Omni-Scale CNNs: a simple and effective kernel size configuration for time series classification

TL;DR

This paper introduces an Omni-Scale block for 1D-CNNs that uses a simple rule to select kernel sizes, enabling models to effectively capture optimal receptive fields across diverse time series datasets and achieve state-of-the-art results.

Contribution

The paper proposes a universal Omni-Scale block with a simple kernel size rule, improving time series classification performance without dataset-specific tuning.

Findings

Achieves state-of-the-art performance on four benchmarks

Models with OS-block match performance of optimally tuned RF models

Universal kernel size rule effectively captures optimal RF across datasets

Abstract

The Receptive Field (RF) size has been one of the most important factors for One Dimensional Convolutional Neural Networks (1D-CNNs) on time series classification tasks. Large efforts have been taken to choose the appropriate size because it has a huge influence on the performance and differs significantly for each dataset. In this paper, we propose an Omni-Scale block (OS-block) for 1D-CNNs, where the kernel sizes are decided by a simple and universal rule.

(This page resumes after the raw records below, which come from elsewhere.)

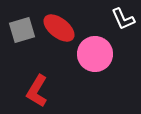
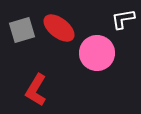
white L-shape: rotated 105 degrees clockwise
pink circle: moved 2 px right, 1 px up
red L-shape: moved 1 px left, 1 px up
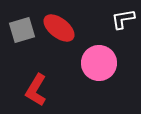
pink circle: moved 2 px right, 10 px down
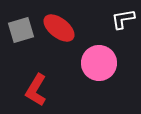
gray square: moved 1 px left
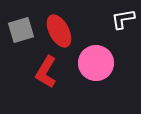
red ellipse: moved 3 px down; rotated 24 degrees clockwise
pink circle: moved 3 px left
red L-shape: moved 10 px right, 18 px up
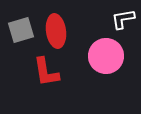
red ellipse: moved 3 px left; rotated 20 degrees clockwise
pink circle: moved 10 px right, 7 px up
red L-shape: rotated 40 degrees counterclockwise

Particularly, it is a set of kernel sizes that can efficiently cover the best RF size across different datasets via consisting of multiple prime numbers according to the length of the time series. The experiment result shows that models with the OS-block can achieve a similar performance as models with the searched optimal RF size and due to the strong optimal RF size capture ability, simple 1D-CNN models with OS-block achieves the state-of-the-art performance on four time series benchmarks, including both univariate and multivariate data from multiple domains. Comprehensive analysis and discussions shed light on why the OS-block can capture optimal RF sizes across different datasets. Code available [https://github.com/Wensi-Tang/OS-CNN]